Storr Liver Centre, Westmead Institute for Medical Research, Westmead Hospital and University of Sydney, Westmead, NSW, Australia.
Trends Pharmacol Sci. 2019 Jul;40(7):506-516. doi: 10.1016/j.tips.2019.05.002. Epub 2019 May 31.

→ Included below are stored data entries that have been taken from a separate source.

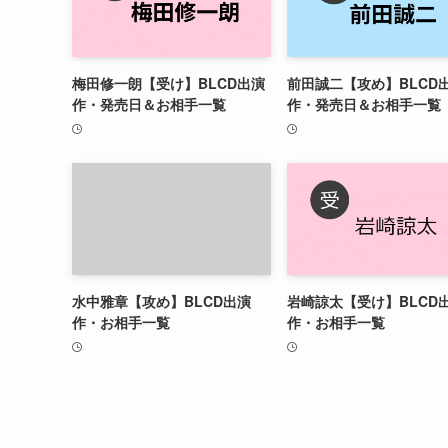
梅田修一朗【受け】BLCD出演
前田誠二【攻め】BLCD
作・発売日＆お相手一覧
作・発売日＆お相手一覧
水中雅章【攻め】BLCD出演
岩崎諒太【受け】BLCD
作・お相手一覧
作・お相手一覧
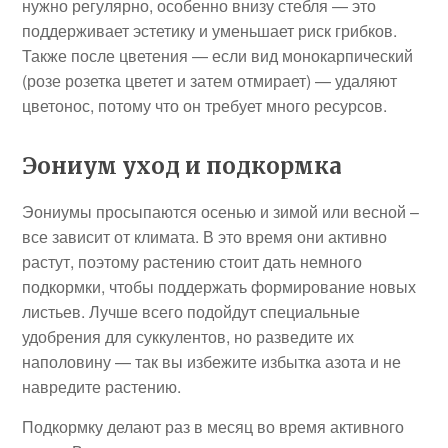
нужно регулярно, особенно внизу стебля — это
поддерживает эстетику и уменьшает риск грибков.
Также после цветения — если вид монокарпический
(розе розетка цветет и затем отмирает) — удаляют
цветонос, потому что он требует много ресурсов.
Эониум уход и подкормка
Эониумы просыпаются осенью и зимой или весной –
все зависит от климата. В это время они активно
растут, поэтому растению стоит дать немного
подкормки, чтобы поддержать формирование новых
листьев. Лучше всего подойдут специальные
удобрения для суккулентов, но разведите их
наполовину — так вы избежите избытка азота и не
навредите растению.
Подкормку делают раз в месяц во время активного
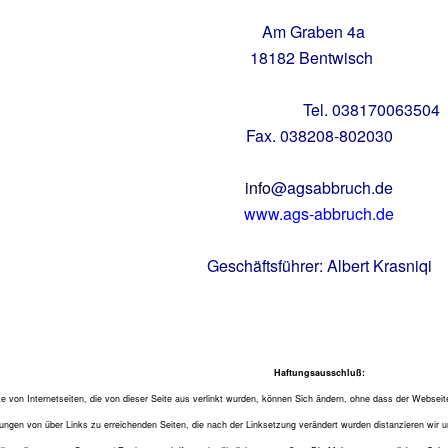
Am Graben 4a
18182 Bentwisch
Tel. 038170063504
Fax. 038208-802030
info
@agsabbruch.de
www.ags-abbruch.de
Geschäftsführer: Albert Krasniqi
Haftungsausschluß:
te von Internetseiten, die von dieser Seite aus verlinkt wurden, können Sich ändern, ohne dass der Webseit
ungen von über Links zu erreichenden Seiten, die nach der Linksetzung verändert wurden distanzieren wir 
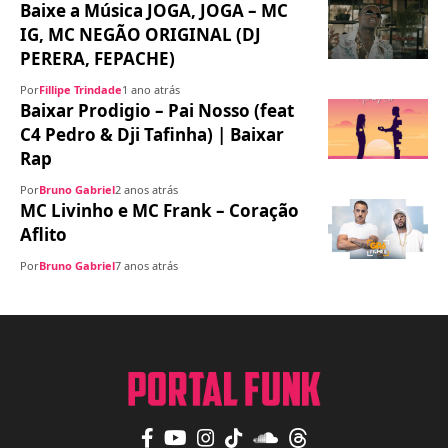
Baixe a Música JOGA, JOGA – MC
IG, MC NEGÃO ORIGINAL (DJ
PERERA, FEPACHE)
Por
Fillipe Trindade
1 ano atrás
Baixar Prodigio – Pai Nosso (feat
C4 Pedro & Dji Tafinha) | Baixar
Rap
Por
Bruno Gabriel
2 anos atrás
MC Livinho e MC Frank – Coração
Aflito
Por
Bruno Gabriel
7 anos atrás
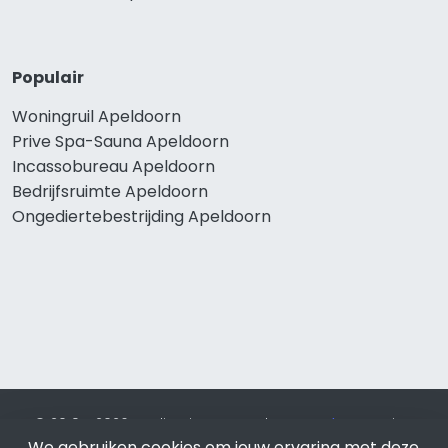
Populair
Woningruil Apeldoorn
Prive Spa-Sauna Apeldoorn
Incassobureau Apeldoorn
Bedrijfsruimte Apeldoorn
Ongediertebestrijding Apeldoorn
© 2019 - 2026 Realisatie en SEO door
SEO-bureau
Lion
We gebruiken cookies om jouw ervaring met deze
Internet. Betaal alleen voor bewezen resultaten?
SEO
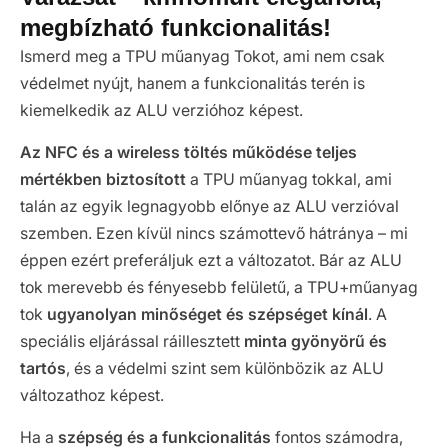
megbízható funkcionalitás!
Ismerd meg a TPU műanyag Tokot, ami nem csak
védelmet nyújt, hanem a funkcionalitás terén is
kiemelkedik az ALU verzióhoz képest.
Az NFC és a wireless töltés működése teljes
mértékben biztosított
a TPU műanyag tokkal, ami
talán az egyik legnagyobb előnye az ALU verzióval
szemben. Ezen kívül nincs számottevő hátránya – mi
éppen ezért preferáljuk ezt a változatot. Bár az ALU
tok merevebb és fényesebb felületű, a TPU+műanyag
tok
ugyanolyan minőséget és szépséget kínál
. A
speciális eljárással ráillesztett
minta gyönyörű és
tartós
, és a védelmi szint sem különbözik az ALU
változathoz képest.
Ha a
szépség és a funkcionalitás
fontos számodra,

Drug development is a costly, time-consuming, and challenging endeavour, with only a few agents reaching the threshold of approval for clinical use. Therefore, approaches to more efficiently identify targets that are likely to translate to clinical benefit are required. Interrogation of the human genome in large patient cohorts has rapidly advanced our knowledge of the genetic architecture and underlying mechanisms of many diseases, including nonalcoholic fatty liver disease (NAFLD). There are no approved pharmacotherapies for NAFLD currently. Genetic insights provide a powerful and new approach to infer and prioritise candidate drugs, with such selection avoiding myriad pitfalls, while defining likely benefits. In this review, we discuss the prospects and challenges for the optimal utilisation of genetic findings for improving and accelerating the NAFLD drug discovery pipeline.
药物研发是一项昂贵、耗时且具有挑战性的工作,只有少数药物能达到临床应用批准的门槛。因此,需要采用更有效的方法来识别可能带来临床获益的靶点。对大量患者队列的人类基因组进行分析,使我们迅速了解了许多疾病(包括非酒精性脂肪性肝病 (NAFLD))的遗传结构和潜在机制。目前,尚无针对 NAFLD 的批准药物疗法。遗传见解为推断和优先选择候选药物提供了一种强大且新颖的方法,这种选择避免了无数的陷阱,同时确定了可能的益处。在这篇综述中,我们讨论了如何优化利用遗传发现来改善和加速 NAFLD 药物发现管道的前景和挑战。